Iroquois Lions Club celebrates 40 years of theatre and fundraising

A theatre production kicked off this week in Morrisburg, Ont. all thanks to a group of dedicated volunteers, some of whom have acted in every play produced over the past 40 years, raising thousands for the community along the way.

Wednesday was final rehearsal night at the Upper Canada Playhouse as director Wendy Gibb quietly watches from the audience.

“I love it. You can’t have a greater group of people to work with than the lions,” Gibb told CTV News. 

The Iroquois Matilda Lions Club are presenting ‘Drop Dead’, a British murder mystery set in the 1950s.

This performance celebrates 40 years of hard work from the club, who hosted their first play back in 1984 in a local high school gymnasium.

Now they continue to perform their most recent productions in an actual theatre.

“This is the big time,” Gibbs laughed. “This is moving on up!”

“When you come to the playhouse to see this particular show or any show, you’re going to see your friends, your neighbours, your family,” said co-producer Barry Fawcett, a Lions Club member. 

“It’s a fundraiser, but also kind of a community service,” he said. “The motto of lionism is ‘We Serve’, and I think this is just a wonderful way to serve the community and bring some laughter in a real feel good night to people.”

What’s special for this group, however, is the level of dedication involved.

Gibb has directed all 20 plays, and three cast members have also appeared in every one, including Margaret Swerdfeger.

“It’s a lot of work, it’s a lot of fun,” she smiled. “I think it was easier to do when we were working full time, taking classes, raising children than it is now, because it just seems to take so much more energy now. But we love it.”

Beside her sits her husband Glenn, who pitched the first play, ‘Arsenic and Old Lace’, back in 1984.

“I wanted to start the play because I felt the Lions Club needed a morale boost at the time and something that would bring the whole club together and I thought the play fit that role really well,” Glenn said. 

“A friend of mine was the president at the time, so the idea fit perfectly,” he said. 

“It’s been a great introduction to theatre for many and it’s been an inspiration to many to be a part of it,” added Reina Dejong, who recalled being pushed out on stage for that first performance 4 decades ago. 

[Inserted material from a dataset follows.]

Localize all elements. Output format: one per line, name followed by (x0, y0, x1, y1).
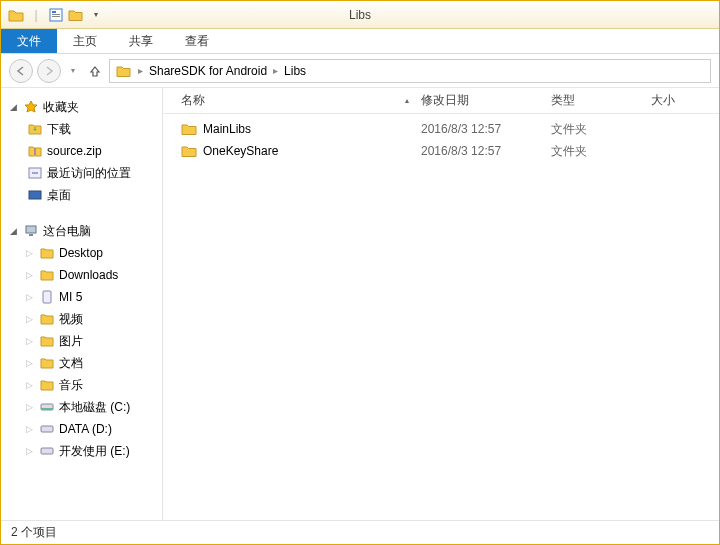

“We don’t have to push her on stage anymore,” Glenn laughed. 

“I pushed her out!” added Margaret. 

“I was, just yeah, the jitters!” Dejong blushed. “And I still get them. It gives you energy.”

Glenn Swerdferger and Reina Dejong on stage. (Nate Vandermeer/CTV News Ottawa)

Now in their sixties and seventies, they are proud of what they have accomplished over 40 years.

“I’d like to say we started when we were 10 but that would be a bit of a lie!” Gibbs smiled. 

Glenn says after all those years, and all the fun, this performance might be his final curtain call.

“I think this is my last play,” he stated. “I was (prepared) two weeks ago!”

The 20 productions over 4 decades have raised more than $100,000 for the community, which goes toward bursaries, special events and charities.

The four shows in 2018 netted more than $25,000 on their own. 

“I think it’s just the time we spend together and know that we are doing something that’s fun and contributing to I think the mental health of the community,” Fawcett added.

“I think there’s people that come to the show, our Lions show, that maybe never come to the theatre and this is probably a stepping stone to see live theatre, especially,” he said, noting people look forward to their play every 2 years.

“I think Barry was right when he said it was the camaraderie,” Gibb said. “There’s just that incredible rush when you are on stage and you hear that first laugh and you know that people are totally enjoying themselves. It’s really fun they work hard.”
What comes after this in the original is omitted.